Tuesday, March 06, 2018

Plus A Driver

Being able to drive unassisted for big chunks of highway driving is neat, and maybe of some value, but it's hardly a revolution.


Uber’s big push to dominate the trucking industry took a leap forward today with the announcement that the ride-hailing giant is now operating its fleet of self-driving trucks on its freight-hauling app. The shipments are taking place in Arizona, where the ride-hailing giant is also testing out its robot taxis. Uber said it is using a transfer hub model, in which the trucks drive autonomously on the highway and human drivers take over for the last miles.

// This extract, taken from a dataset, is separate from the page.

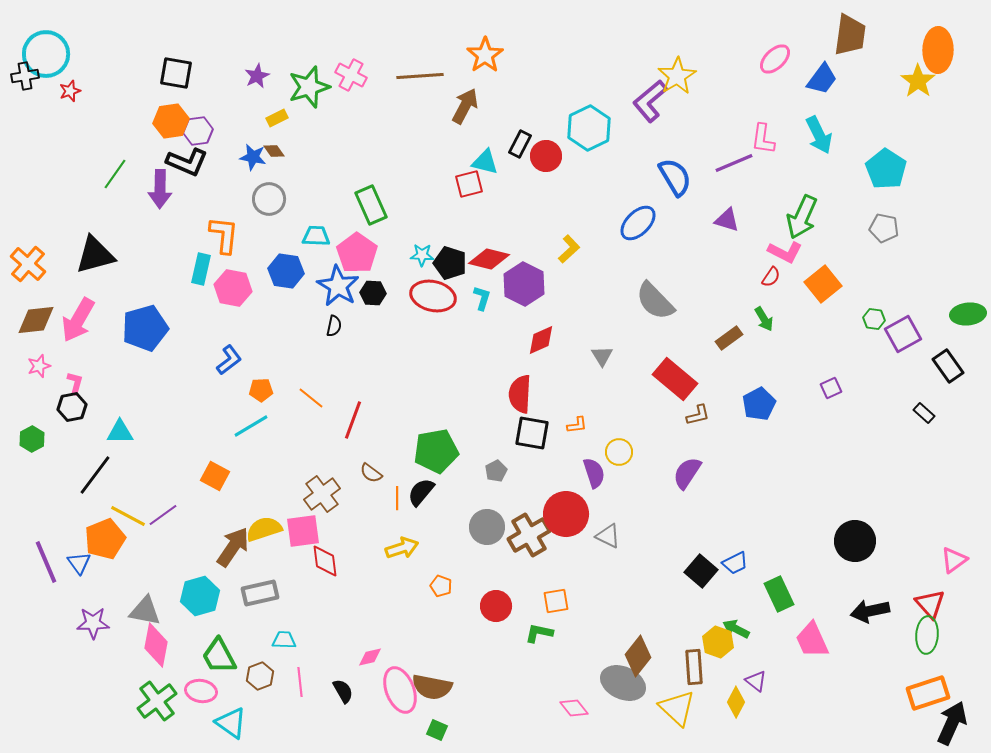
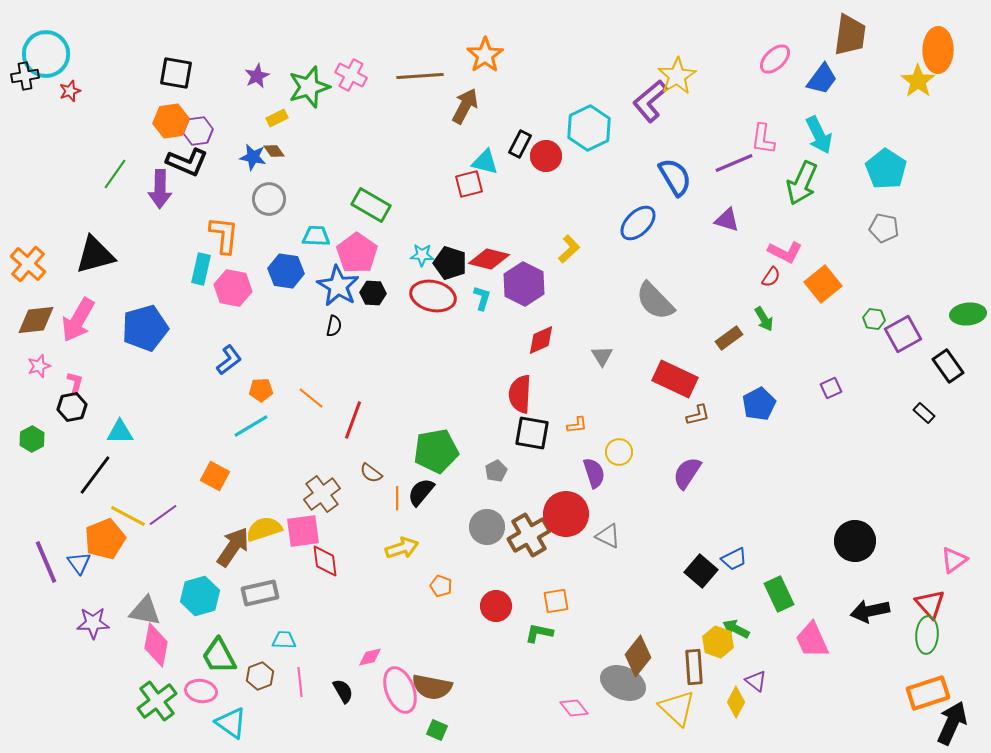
green rectangle at (371, 205): rotated 36 degrees counterclockwise
green arrow at (802, 217): moved 34 px up
red rectangle at (675, 379): rotated 15 degrees counterclockwise
blue trapezoid at (735, 563): moved 1 px left, 4 px up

The trailer is transferred to the self-driving truck, which then drives autonomously for the long-haul, highway portion of the trip — including a safety driver behind the wheel. Near the destination, the self-driving truck exits the highway and takes the load to a second transfer hub. A second driver in a conventional truck picks up the trailer and provides the short haul for delivery to the final destination. That driver just dropped off a different load at the same hub before receiving the autonomous truck delivery.

Anyway, this is the point I keep trying to make. To the extent that the technology works it'll be more neat than useful or efficiency enhancing (cost reducing). Might be a bit! Just not that much. You still have a "safety driver" and an additional coordination issue with the transfer hubs (transfer hubs already exist but not for precisely this purpose generally).